Not sure what I’m going to do with the cancelled flight. I booked it with less than 2000 Rapid Rewards points and $5.60 in taxes/fees. I can’t handle this online as there is no option to just cancel and get a refund. Says I have to use live customer service to rebook or cancel. I’m not going to waste time at an airport while I’m down in SoCal and I’m wondering how long phone wait times are.


----------



## Bob Dylan (Dec 26, 2022)

BCL said:


> I wouldn’t yell at them. I totally get all the abuse heaped at grunts who aren’t responsible for the problems and are only trying to help with the resources they have.
> 
> I was supposed to be on WN 948 last night (Christmas Sunday) OAK-LAX. My biggest worry was that it might be delayed and I couldn’t catch the last BBB route 3 bus to Santa Monica where I’m staying. Was worried about Uber surge pricing but was getting around $26 even on Christmas.
> 
> ...


Glad you were able to get out of Dodge, Thousands are stranded all over North America!


----------



## BCL (Dec 26, 2022)

Bob Dylan said:


> Glad you were able to get out of Dodge, Thousands are stranded all over North America!



I had options, although last minute Amtrak around Christmas is risky. Bay Area to Southern California is a lot more reasonable for alternative short notice ground transportation compared to someone going to grandma’s house in Colorado or Texas. I’m losing a day, but I won’t be spending a planned $60 or so. Not sure what’s up with the room, but I expect that I will need to pay.

My big worry is the bus meeting up with the train in SLO. We ended up skipping the meal stop in King City. There was heavy traffic south of San Jose and Salinas. Plus road construction around King City. We’re zooming through now. Apple Maps estimates a driving arrival time of 3:43 and the train is scheduled to leave at 4:12. Not sure how that translates to how fast our bus goes, but we’re going as fast as prevailing traffic.


----------



## Willbridge (Dec 27, 2022)

BCL said:


> I had options, although last minute Amtrak around Christmas is risky. Bay Area to Southern California is a lot more reasonable for alternative short notice ground transportation compared to someone going to grandma’s house in Colorado or Texas. I’m losing a day, but I won’t be spending a planned $60 or so. Not sure what’s up with the room, but I expect that I will need to pay.
> 
> My big worry is the bus meeting up with the train in SLO. We ended up skipping the meal stop in King City. There was heavy traffic south of San Jose and Salinas. Plus road construction around King City. We’re zooming through now. Apple Maps estimates a driving arrival time of 3:43 and the train is scheduled to leave at 4:12. Not sure how that translates to how fast our bus goes, but we’re going as fast as prevailing traffic.

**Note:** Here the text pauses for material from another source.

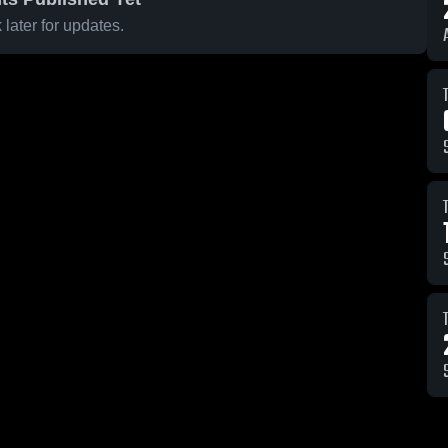
later for updates.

I've made several trips on that Thruway route and recommend fastening the seat belt.


----------



## Metra Electric Rider (Dec 27, 2022)

I just read that southworst just cancelled all SoCal flights until 12/31 or something (I think this was yesterday so might not still be accurate).


----------



## jis (Dec 27, 2022)

Southwest's electronic and communications infrastructure meltdown was apparently pretty spectacular, or that is the impression one gets reading through threads at airliners.net etc.. They apparently managed to lose their customer facing IT systems, their customer facing telephone system and their crew and flight dispatch system all in one fell swoop. This led to flight crew not being able to get their next assignment and flight dispatchers unable to get plane loading information. So it was back to paper and pencil and personal cell phones bypassing central dispatch. It must have been horrible for the crew. The Unions are up in arms about it apparently.

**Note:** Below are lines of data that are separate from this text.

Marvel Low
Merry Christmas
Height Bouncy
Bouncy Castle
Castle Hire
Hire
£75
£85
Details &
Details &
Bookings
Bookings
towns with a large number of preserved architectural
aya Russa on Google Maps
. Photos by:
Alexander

Apparently all due to overload is the current claim, which suggest that they were all rather fragile. We will of course know more as time passes and adequate post-mortem is done.


----------



## jebr (Dec 27, 2022)

I wonder if the US will finally get an air passenger "bill of rights" - and if any legislator will care to also make sure rail and bus passengers are also included on it, or conveniently forget about those passengers because legislators (for the most part) don't take those modes of transportation (particularly bus.)


----------



## Metra Electric Rider (Dec 27, 2022)

OMG that sound horridble, JIS. I see that something similar happened last year. 

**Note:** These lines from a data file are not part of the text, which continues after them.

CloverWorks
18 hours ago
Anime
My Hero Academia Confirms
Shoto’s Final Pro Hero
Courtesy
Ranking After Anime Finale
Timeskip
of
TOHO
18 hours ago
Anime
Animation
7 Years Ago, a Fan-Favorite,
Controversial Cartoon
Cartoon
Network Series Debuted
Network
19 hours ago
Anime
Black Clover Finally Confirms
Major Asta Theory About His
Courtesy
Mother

I'm hearing horror stories right now - colleagues sibling and family were visiting him in SoCal and had to rent a car to get back (only to Oakland, so not that bad of a trip). However, my friend who got out on Friday is stuck since the return flight just got cancelled.


----------



## alpha3 (Dec 27, 2022)

I have been thru a lot of these weather horror stories in my time - hurricanes in south Florida, volcanic eruptions in central America, winter storm messes in the NE. You proactively cancel, have standby crews at critical locations, and hope for the best. There are always unforseen mini-disasters but it generally works all right. You have extra sections ready to go when the dust settles, or operate some jumbos on narrow-body routes to clear the backlogs.

I just DON'T understand what has happened here to Southwest.........as of this moment they have over 2,000 canceled flights today; contrast that with Delta at 34, United at 67, and American at 22, several of AA's being Buffalo which has yet to dig itself out. 

I like Southwest a lot, but something is very wrong there.


----------



## Rover (Dec 27, 2022)

jis said:


> More on the Southwest meltdown ...
> 
> 
> 
> ...



SW Press Conference given in Houston today with Station Director Jay McVay


----------



## alpha3 (Dec 27, 2022)

Rover said:


> SW Press Conference given in Houston today with Station Director Jay McVay



What nonsense.


----------



## Rover (Dec 27, 2022)

FlightRadar24's AvTalk Live: Southwest Airlines’ Meltdown

_A live AvTalk as we discuss Southwest Airlines’ operational meltdown over the Christmas holiday and how the airline is planning to reset._


----------



## Bob Dylan (Dec 27, 2022)

This one will be studied in Colleges for years, one of the Bigger Corporate Cluster Flubs for the Ages!


----------



## joelkfla (Dec 27, 2022)

An insider said on CNN that part of SWA's problem is that they don't operate out of hubs, but fly a point-to-point network. For example, if I look at flights from MCO to LAX on a random date in January, there are 12 flights offered, connecting at 8 different cities.

That makes it much more difficult to manage planes and crew, and their obsolete systems are not up to the task.


----------



## Ryan (Dec 27, 2022)

jis said:


> We will of course know more as time passes and adequate post-mortem is done.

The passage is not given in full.